● **The problem**
Among the entries below, only the lines from the one with "directement auprès du" through the one with "interrompue dans la" are wanted, reproduced exactly. Pictures are not wanted.

Saved entries:
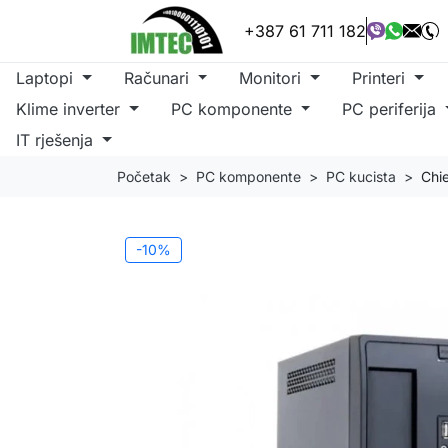
+387 61 711 182
Laptopi
Računari
Monitori
Printeri
Klime inverter
PC komponente
PC periferija
IT rješenja
Početak
PC komponente
PC kucista
Chi
-10%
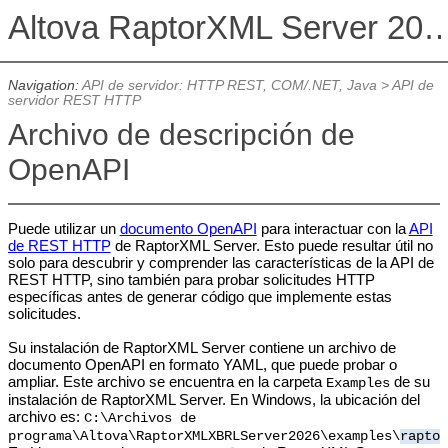
Altova RaptorXML Serv
Navigation:
API de servidor: HTTP REST, COM/.NET, Java
>
API de
servidor REST HTTP
Archivo de descripción de
OpenAPI
Puede utilizar un
documento OpenAPI
para interactuar con la
API
de REST HTTP
de RaptorXML Server. Esto puede resultar útil no
solo para descubrir y comprender las características de la API de
REST HTTP, sino también para probar solicitudes HTTP
específicas antes de generar código que implemente estas
solicitudes.
Su instalación de RaptorXML Server contiene un archivo de
documento OpenAPI en formato YAML, que puede probar o
ampliar. Este archivo se encuentra en la carpeta
de su
Examples
instalación de RaptorXML Server. En Windows, la ubicación del
archivo es:
C:\Archivos de
programa\Altova\RaptorXMLXBRLServer
2026
\examples\
raptor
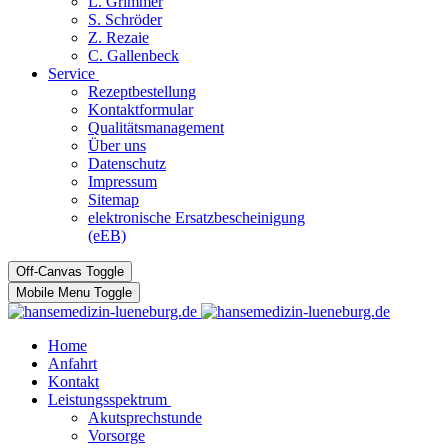
L. Grimmer
S. Schröder
Z. Rezaie
C. Gallenbeck
Service
Rezeptbestellung
Kontaktformular
Qualitätsmanagement
Über uns
Datenschutz
Impressum
Sitemap
elektronische Ersatzbescheinigung
(eEB)
Off-Canvas Toggle
Mobile Menu Toggle
Home
Anfahrt
Kontakt
Leistungsspektrum
Akutsprechstunde
Vorsorge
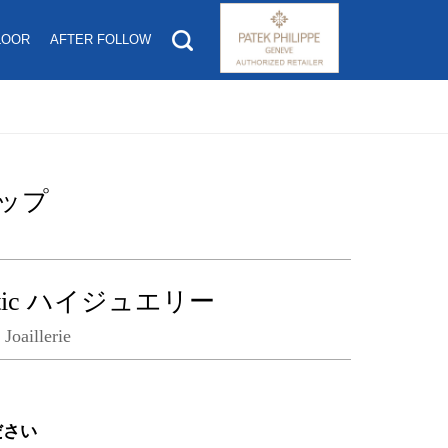
LOOR
AFTER FOLLOW
ップ
omatic ハイジュエリー
Joaillerie
ださい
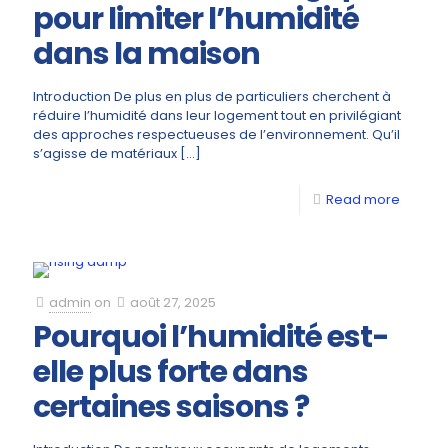
pour limiter l’humidité
dans la maison
Introduction De plus en plus de particuliers cherchent à
réduire l’humidité dans leur logement tout en privilégiant
des approches respectueuses de l’environnement. Qu’il
s’agisse de matériaux
[…]
Read more
admin
on
août 27, 2025
Pourquoi l’humidité est-
elle plus forte dans
certaines saisons ?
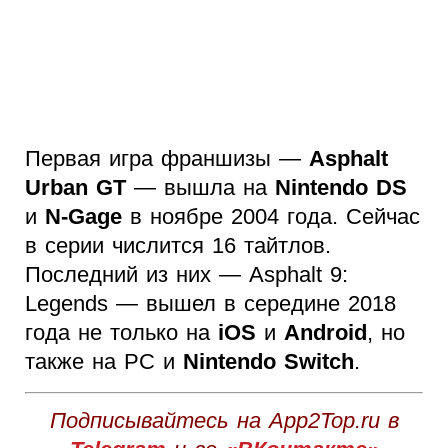
Первая игра франшизы —
Asphalt
Urban GT
— вышла на
Nintendo DS
и
N-Gage
в ноябре 2004 года. Сейчас
в серии числится 16 тайтлов.
Последний из них — Asphalt 9:
Legends — вышел в середине 2018
года не только на
iOS
и
Android
, но
также на PC и
Nintendo Switch
.
Подписывайтесь на App2Top.ru в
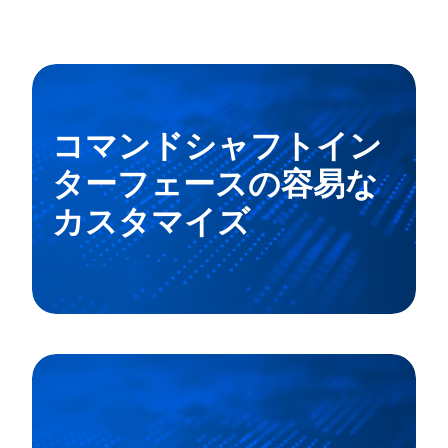
コマンドシャフトイン
ターフェースの容易な
カスタマイズ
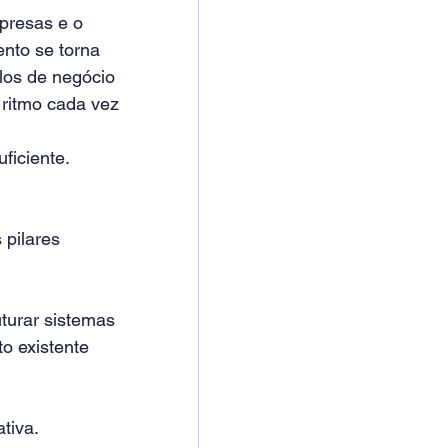
presas e o 
nto se torna 
os de negócio 
ritmo cada vez 
ficiente.
 pilares 
turar sistemas 
o existente 
tiva.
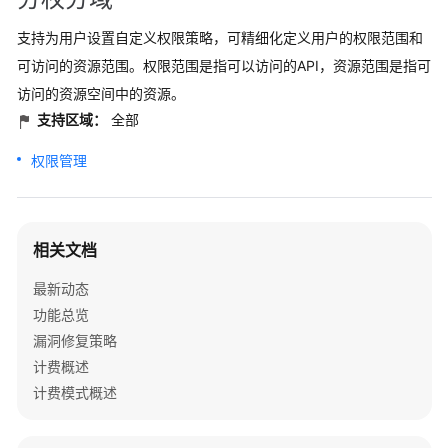
支持为用户设置自定义权限策略，可精细化定义用户的权限范围和
可访问的资源范围。权限范围是指可以访问的API，资源范围是指可
访问的资源空间中的资源。
支持区域：
全部
权限管理
相关文档
最新动态
功能总览
漏洞修复策略
计费概述
计费模式概述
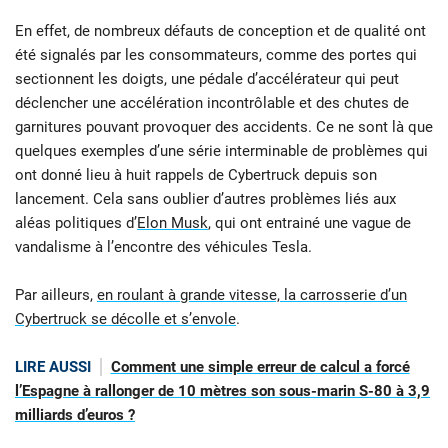
En effet, de nombreux défauts de conception et de qualité ont
été signalés par les consommateurs, comme des portes qui
sectionnent les doigts, une pédale d’accélérateur qui peut
déclencher une accélération incontrôlable et des chutes de
garnitures pouvant provoquer des accidents. Ce ne sont là que
quelques exemples d’une série interminable de problèmes qui
ont donné lieu à huit rappels de Cybertruck depuis son
lancement. Cela sans oublier d’autres problèmes liés aux
aléas politiques d’
Elon Musk
, qui ont entrainé une vague de
vandalisme à l’encontre des véhicules Tesla.
Par ailleurs,
en roulant à grande vitesse, la carrosserie d’un
Cybertruck se décolle et s’envole
.
LIRE AUSSI
Comment une simple erreur de calcul a forcé
l’Espagne à rallonger de 10 mètres son sous-marin S-80 à 3,9
milliards d’euros ?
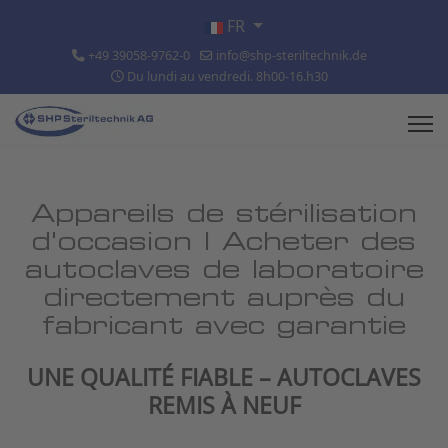
Sélectionnez votre langue
FR
+49 39058-9762-0
info@shp-steriltechnik.de
Du lundi au vendredi. 8h00-16.h30
Appareils de stérilisation
d'occasion | Acheter des
autoclaves de laboratoire
directement auprès du
fabricant avec garantie
UNE QUALITÉ FIABLE – AUTOCLAVES
REMIS À NEUF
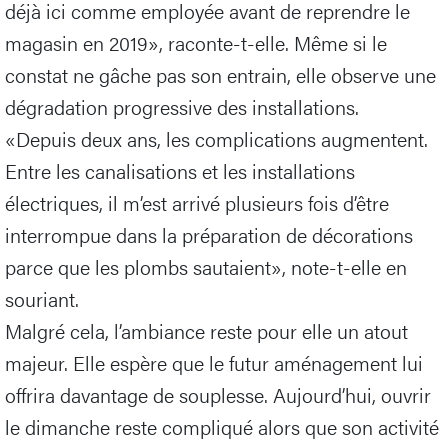
déjà ici comme employée avant de reprendre le
magasin en 2019», raconte-t-elle. Même si le
constat ne gâche pas son entrain, elle observe une
dégradation progressive des installations.
«Depuis deux ans, les complications augmentent.
Entre les canalisations et les installations
électriques, il m’est arrivé plusieurs fois d’être
interrompue dans la préparation de décorations
parce que les plombs sautaient», note-t-elle en
souriant.
Malgré cela, l’ambiance reste pour elle un atout
majeur. Elle espère que le futur aménagement lui
offrira davantage de souplesse. Aujourd’hui, ouvrir
le dimanche reste compliqué alors que son activité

● **Solution to this problem**
directement auprès du
fabricant avec garantie
UNE QUALITÉ FIABLE – AUTOCLAVES
REMIS À NEUF
déjà ici comme employée avant de reprendre le
magasin en 2019», raconte-t-elle. Même si le
constat ne gâche pas son entrain, elle observe une
dégradation progressive des installations.
«Depuis deux ans, les complications augmentent.
Entre les canalisations et les installations
électriques, il m’est arrivé plusieurs fois d’être
interrompue dans la préparation de décorations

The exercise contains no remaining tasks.